On Long Island a very common method is to draw a furrow 6 to 8 inches deep, pull and place the plants in the trench with heads down. A furrow thrown from each side completes the work of burying. This makes a covering of about 1 foot of soil, which is ample for that locality.

The following plan of burying cabbage has been successful and may be used in all parts of the North: The crop is cut with sharp hatchets, stubs 4 or 5 inches long being left for convenience in handling. If preferred, the crop may be gathered and hauled to a convenient, well-drained field near the barn or other building to be used in preparing the crop for market. The heads are placed on top of the ground, in long rows, three heads in width, side by side, the rows running up and down the slope of the land, to provide drainage. The usual custom is to invert the heads, but better protection is afforded by placing them on their sides, with the outer leaves beneath. A layer of cabbage one or two heads in width may be placed on top, but this increases the labor of burying. The windrows should be far enough apart to drive between them with a wagon.

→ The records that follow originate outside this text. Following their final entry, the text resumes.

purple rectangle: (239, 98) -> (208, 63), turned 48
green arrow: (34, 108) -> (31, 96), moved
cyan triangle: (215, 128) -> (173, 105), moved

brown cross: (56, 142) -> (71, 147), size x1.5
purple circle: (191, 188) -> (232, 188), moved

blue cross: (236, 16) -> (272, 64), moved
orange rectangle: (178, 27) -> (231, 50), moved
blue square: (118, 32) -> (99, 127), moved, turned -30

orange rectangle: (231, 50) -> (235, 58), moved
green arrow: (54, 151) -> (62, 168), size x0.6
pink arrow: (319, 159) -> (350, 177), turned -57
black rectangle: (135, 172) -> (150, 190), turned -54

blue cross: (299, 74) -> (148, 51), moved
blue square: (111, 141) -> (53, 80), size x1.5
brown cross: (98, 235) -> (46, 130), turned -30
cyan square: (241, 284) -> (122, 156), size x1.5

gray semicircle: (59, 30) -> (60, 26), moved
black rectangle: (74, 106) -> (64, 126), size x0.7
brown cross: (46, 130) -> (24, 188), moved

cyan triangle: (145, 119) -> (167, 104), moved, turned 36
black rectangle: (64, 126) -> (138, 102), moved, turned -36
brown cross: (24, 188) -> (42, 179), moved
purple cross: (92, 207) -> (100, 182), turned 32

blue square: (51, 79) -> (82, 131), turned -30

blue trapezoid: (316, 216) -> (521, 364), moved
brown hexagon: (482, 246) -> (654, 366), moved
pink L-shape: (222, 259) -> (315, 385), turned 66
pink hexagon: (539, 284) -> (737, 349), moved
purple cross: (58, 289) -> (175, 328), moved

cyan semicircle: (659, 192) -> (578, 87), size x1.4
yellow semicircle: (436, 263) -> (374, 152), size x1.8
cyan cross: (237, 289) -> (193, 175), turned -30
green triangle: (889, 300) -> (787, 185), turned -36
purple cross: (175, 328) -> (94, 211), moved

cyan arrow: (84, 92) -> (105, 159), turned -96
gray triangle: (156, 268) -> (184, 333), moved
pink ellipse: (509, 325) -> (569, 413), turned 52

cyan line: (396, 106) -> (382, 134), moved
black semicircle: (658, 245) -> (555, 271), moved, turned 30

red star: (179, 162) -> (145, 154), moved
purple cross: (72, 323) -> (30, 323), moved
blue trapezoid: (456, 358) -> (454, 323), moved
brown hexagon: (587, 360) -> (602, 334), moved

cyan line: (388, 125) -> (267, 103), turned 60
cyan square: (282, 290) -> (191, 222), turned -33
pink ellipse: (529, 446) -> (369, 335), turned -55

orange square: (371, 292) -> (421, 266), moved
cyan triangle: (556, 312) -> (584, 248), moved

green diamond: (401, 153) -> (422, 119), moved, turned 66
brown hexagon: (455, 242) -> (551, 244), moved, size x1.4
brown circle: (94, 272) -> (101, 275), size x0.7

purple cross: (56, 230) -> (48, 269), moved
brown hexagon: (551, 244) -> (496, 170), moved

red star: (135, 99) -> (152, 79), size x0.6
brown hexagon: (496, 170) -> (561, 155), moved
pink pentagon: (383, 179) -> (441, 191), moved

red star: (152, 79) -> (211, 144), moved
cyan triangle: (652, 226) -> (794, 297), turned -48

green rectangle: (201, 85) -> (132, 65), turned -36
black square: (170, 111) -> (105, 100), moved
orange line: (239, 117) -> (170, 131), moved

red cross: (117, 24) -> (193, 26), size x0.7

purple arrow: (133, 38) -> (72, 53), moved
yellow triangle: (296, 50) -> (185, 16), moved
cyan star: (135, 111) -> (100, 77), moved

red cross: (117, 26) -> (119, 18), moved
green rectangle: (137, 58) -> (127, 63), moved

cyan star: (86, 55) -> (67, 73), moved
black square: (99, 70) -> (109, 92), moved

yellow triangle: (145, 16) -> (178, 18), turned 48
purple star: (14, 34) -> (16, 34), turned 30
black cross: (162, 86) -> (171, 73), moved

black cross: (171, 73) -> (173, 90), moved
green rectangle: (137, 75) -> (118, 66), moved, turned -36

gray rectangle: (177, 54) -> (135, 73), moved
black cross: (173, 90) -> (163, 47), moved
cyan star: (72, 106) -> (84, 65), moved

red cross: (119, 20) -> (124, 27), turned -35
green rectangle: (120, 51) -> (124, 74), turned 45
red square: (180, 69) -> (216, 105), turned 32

After the crop has been placed in this manner a two-horse plow is used in drawing two furrows on each side of the windrows, as much soil as possible being thrown over the cabbage. The burying is finished with shovels, when care is taken to get 5 to 6 inches of soil over the cabbage. If buried about the middle of November, the soil will afford sufficient protection for at least a month, when 3 or 4 inches of manure should be thrown over the ridges. Additional manure may be used in the coldest localities. If more convenient, the manure may be applied immediately after burying, but there is no necessity for making such an early application. If the cabbage is sound, there should be no loss from this method. If handled on a large scale, the actual cost of burying, aside from the use of manure, which should not be reckoned, will not exceed 60 cents a thousand heads.

The most serious objection to burying is the unpleasantness of taking out the cabbage in very cold weather. Large quantities, however, may be removed on the mildest days and stored in the barn or the cellar to meet the daily demand.